Grief laden yet uplifting, it’s just a bit lovely.

If you’re not one for streaming, then check out the video below, it adds another layer.

 

 

Liverpool Arts Diary: new Almodóvar film, a trip to the Moon and Unity Autumn season; August 2019

The Joy Formidable: Chwyrlio

Celebrating it’s 10th anniversary, The Joy Formidable are releasing a special version of their debut A Balloon Called Moaning.

The double album will consist of the original, plus a recently recorded acoustic Welsh version of the album, from which this track (originally entitled Whirring) is taken.

Replacing the bluster with nuanced strings really does work, hopefully the rest of the album is re-worked as beautifully as this.

 

 

Skynd: Taylor Hadley

Listen up Noel, this how you make music interesting.

Skynd are an industrial-tinged duo who explore brutal criminal cases (Taylor Hadley was written about a boy who killed both his parents because he wanted to throw a party) and then write about them.

The single is deranged, it’s like the meeting of a Venn diagram where the circles consist of CSI Miami, Rage Against The Machine and a Eastern European Eurovision entry.

Inspirationally barmy, creative, terrifying, ridiculous, we have listened to it numerous times now and still can’t decide. The video is even more bizarre, the (presumably unintentionally hilarious) part where he’s about to kill his father is the highlight.

Has to be heard and seen to be believed.

 

 

Grade 2: Graveyard Island

Not many ways to follow that, we end this week’s varied selection with a touch of something shouty.
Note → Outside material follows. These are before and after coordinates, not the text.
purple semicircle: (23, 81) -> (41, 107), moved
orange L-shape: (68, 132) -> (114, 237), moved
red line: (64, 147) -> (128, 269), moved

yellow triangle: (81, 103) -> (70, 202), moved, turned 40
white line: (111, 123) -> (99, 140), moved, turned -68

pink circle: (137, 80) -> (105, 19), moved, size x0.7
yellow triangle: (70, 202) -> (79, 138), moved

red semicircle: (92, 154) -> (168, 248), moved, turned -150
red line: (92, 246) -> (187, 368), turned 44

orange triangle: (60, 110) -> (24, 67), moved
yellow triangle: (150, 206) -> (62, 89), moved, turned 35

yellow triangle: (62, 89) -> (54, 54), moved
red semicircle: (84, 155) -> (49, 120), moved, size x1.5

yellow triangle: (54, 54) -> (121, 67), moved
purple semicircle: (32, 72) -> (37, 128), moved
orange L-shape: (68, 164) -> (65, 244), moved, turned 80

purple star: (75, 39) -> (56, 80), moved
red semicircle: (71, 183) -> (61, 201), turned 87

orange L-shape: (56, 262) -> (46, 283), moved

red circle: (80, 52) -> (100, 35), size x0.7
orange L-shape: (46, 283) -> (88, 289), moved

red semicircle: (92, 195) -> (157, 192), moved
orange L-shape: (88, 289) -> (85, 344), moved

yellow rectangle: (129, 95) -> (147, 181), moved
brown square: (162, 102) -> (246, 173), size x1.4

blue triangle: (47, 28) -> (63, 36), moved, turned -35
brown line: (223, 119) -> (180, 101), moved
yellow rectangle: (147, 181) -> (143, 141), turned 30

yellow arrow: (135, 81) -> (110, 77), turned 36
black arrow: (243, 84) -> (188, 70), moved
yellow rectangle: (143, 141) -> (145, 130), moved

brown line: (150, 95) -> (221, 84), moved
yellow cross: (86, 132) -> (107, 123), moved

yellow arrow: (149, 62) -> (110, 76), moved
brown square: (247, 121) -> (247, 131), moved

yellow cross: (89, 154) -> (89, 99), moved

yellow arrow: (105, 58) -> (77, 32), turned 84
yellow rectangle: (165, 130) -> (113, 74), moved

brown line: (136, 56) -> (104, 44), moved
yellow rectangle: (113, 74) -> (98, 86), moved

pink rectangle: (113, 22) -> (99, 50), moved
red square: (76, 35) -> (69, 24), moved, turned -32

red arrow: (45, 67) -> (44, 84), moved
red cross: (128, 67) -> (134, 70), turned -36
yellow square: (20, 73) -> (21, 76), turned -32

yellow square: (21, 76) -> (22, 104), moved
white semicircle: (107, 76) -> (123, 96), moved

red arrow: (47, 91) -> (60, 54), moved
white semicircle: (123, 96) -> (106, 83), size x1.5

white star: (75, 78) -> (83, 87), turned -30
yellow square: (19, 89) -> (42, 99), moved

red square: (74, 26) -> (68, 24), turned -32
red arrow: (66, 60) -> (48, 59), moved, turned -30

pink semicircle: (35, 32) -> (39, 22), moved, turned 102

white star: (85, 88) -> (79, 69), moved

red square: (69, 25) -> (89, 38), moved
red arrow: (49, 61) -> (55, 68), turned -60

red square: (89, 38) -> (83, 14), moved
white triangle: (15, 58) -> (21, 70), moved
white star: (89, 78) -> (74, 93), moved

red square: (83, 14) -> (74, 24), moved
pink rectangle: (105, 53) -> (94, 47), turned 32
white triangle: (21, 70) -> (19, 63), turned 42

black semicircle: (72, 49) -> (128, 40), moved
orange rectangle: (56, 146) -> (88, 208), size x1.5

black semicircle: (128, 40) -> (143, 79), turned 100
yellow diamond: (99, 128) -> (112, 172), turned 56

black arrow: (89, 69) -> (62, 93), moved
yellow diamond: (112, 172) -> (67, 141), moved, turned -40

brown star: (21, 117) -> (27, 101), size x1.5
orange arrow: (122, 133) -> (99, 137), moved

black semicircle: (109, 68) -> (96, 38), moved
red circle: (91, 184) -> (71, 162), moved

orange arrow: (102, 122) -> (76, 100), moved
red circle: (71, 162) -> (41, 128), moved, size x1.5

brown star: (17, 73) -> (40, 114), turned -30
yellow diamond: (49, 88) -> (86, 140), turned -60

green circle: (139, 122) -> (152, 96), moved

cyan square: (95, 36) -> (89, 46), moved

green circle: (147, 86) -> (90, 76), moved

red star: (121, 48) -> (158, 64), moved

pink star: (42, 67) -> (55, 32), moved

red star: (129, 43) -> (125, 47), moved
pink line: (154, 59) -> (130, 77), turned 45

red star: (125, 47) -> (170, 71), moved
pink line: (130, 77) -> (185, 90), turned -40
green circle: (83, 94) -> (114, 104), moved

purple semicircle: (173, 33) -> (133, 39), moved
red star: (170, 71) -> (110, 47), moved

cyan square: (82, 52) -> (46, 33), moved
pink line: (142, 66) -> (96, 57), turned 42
From the forthcoming album of the same name, and fresh from last weekend’s Rebellion Festival in Blackpool, Isle Of Wight punksters Grade 2 hammer home this slice of dissatisfaction with a fierce yet melody led riff fest.

Tellingly produced by Rancid’s Tim Armstrong, whose label is also to release the album, this retains the passion and unhappiness with their lot mentality of the old school, whilst still overflowing with the snottiness of youth.